Records for this task below:

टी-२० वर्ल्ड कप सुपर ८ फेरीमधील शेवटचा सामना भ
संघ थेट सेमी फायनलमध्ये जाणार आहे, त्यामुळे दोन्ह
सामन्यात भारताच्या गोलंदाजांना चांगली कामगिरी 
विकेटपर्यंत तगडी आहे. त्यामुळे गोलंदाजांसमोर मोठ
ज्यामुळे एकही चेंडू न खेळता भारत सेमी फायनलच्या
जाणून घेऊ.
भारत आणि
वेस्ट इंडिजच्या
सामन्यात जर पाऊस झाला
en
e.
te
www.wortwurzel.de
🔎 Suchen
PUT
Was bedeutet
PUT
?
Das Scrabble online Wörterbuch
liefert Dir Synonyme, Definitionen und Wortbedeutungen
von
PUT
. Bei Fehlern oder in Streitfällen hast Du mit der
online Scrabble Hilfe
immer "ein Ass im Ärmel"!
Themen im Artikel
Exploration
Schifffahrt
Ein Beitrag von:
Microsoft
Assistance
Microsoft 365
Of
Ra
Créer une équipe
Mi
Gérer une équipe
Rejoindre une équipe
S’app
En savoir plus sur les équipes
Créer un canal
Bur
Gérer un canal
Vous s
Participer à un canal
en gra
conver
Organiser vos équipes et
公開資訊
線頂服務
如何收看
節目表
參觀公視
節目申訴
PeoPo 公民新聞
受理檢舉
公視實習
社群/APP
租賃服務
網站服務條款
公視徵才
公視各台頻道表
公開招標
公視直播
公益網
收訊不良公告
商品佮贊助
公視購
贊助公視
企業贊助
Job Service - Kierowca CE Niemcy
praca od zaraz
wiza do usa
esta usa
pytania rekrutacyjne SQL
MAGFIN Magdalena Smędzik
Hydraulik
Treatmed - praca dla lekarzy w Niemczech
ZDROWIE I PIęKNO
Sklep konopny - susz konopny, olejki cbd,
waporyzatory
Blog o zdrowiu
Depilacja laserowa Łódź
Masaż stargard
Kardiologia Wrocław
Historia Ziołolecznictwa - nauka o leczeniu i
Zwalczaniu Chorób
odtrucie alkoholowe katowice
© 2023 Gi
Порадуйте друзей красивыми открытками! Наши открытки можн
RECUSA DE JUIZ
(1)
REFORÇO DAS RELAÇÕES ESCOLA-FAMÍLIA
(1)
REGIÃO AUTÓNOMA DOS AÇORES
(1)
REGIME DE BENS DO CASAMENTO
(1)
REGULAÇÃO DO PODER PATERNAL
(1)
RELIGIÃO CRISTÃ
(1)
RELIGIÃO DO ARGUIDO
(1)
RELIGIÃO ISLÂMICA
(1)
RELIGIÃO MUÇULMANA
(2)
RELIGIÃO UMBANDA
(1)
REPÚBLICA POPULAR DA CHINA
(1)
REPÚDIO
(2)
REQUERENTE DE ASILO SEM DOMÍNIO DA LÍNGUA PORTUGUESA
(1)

End of Records for this task.

- Problem description -
Repeat the full set of records above character for character.

- Result below -
टी-२० वर्ल्ड कप सुपर ८ फेरीमधील शेवटचा सामना भ
संघ थेट सेमी फायनलमध्ये जाणार आहे, त्यामुळे दोन्ह
सामन्यात भारताच्या गोलंदाजांना चांगली कामगिरी 
विकेटपर्यंत तगडी आहे. त्यामुळे गोलंदाजांसमोर मोठ
ज्यामुळे एकही चेंडू न खेळता भारत सेमी फायनलच्या
जाणून घेऊ.
भारत आणि
वेस्ट इंडिजच्या
सामन्यात जर पाऊस झाला
en
e.
te
www.wortwurzel.de
🔎 Suchen
PUT
Was bedeutet
PUT
?
Das Scrabble online Wörterbuch
liefert Dir Synonyme, Definitionen und Wortbedeutungen
von
PUT
. Bei Fehlern oder in Streitfällen hast Du mit der
online Scrabble Hilfe
immer "ein Ass im Ärmel"!
Themen im Artikel
Exploration
Schifffahrt
Ein Beitrag von:
Microsoft
Assistance
Microsoft 365
Of
Ra
Créer une équipe
Mi
Gérer une équipe
Rejoindre une équipe
S’app
En savoir plus sur les équipes
Créer un canal
Bur
Gérer un canal
Vous s
Participer à un canal
en gra
conver
Organiser vos équipes et
公開資訊
線頂服務
如何收看
節目表
參觀公視
節目申訴
PeoPo 公民新聞
受理檢舉
公視實習
社群/APP
租賃服務
網站服務條款
公視徵才
公視各台頻道表
公開招標
公視直播
公益網
收訊不良公告
商品佮贊助
公視購
贊助公視
企業贊助
Job Service - Kierowca CE Niemcy
praca od zaraz
wiza do usa
esta usa
pytania rekrutacyjne SQL
MAGFIN Magdalena Smędzik
Hydraulik
Treatmed - praca dla lekarzy w Niemczech
ZDROWIE I PIęKNO
Sklep konopny - susz konopny, olejki cbd,
waporyzatory
Blog o zdrowiu
Depilacja laserowa Łódź
Masaż stargard
Kardiologia Wrocław
Historia Ziołolecznictwa - nauka o leczeniu i
Zwalczaniu Chorób
odtrucie alkoholowe katowice
© 2023 Gi
Порадуйте друзей красивыми открытками! Наши открытки можн
RECUSA DE JUIZ
(1)
REFORÇO DAS RELAÇÕES ESCOLA-FAMÍLIA
(1)
REGIÃO AUTÓNOMA DOS AÇORES
(1)
REGIME DE BENS DO CASAMENTO
(1)
REGULAÇÃO DO PODER PATERNAL
(1)
RELIGIÃO CRISTÃ
(1)
RELIGIÃO DO ARGUIDO
(1)
RELIGIÃO ISLÂMICA
(1)
RELIGIÃO MUÇULMANA
(2)
RELIGIÃO UMBANDA
(1)
REPÚBLICA POPULAR DA CHINA
(1)
REPÚDIO
(2)
REQUERENTE DE ASILO SEM DOMÍNIO DA LÍNGUA PORTUGUESA
(1)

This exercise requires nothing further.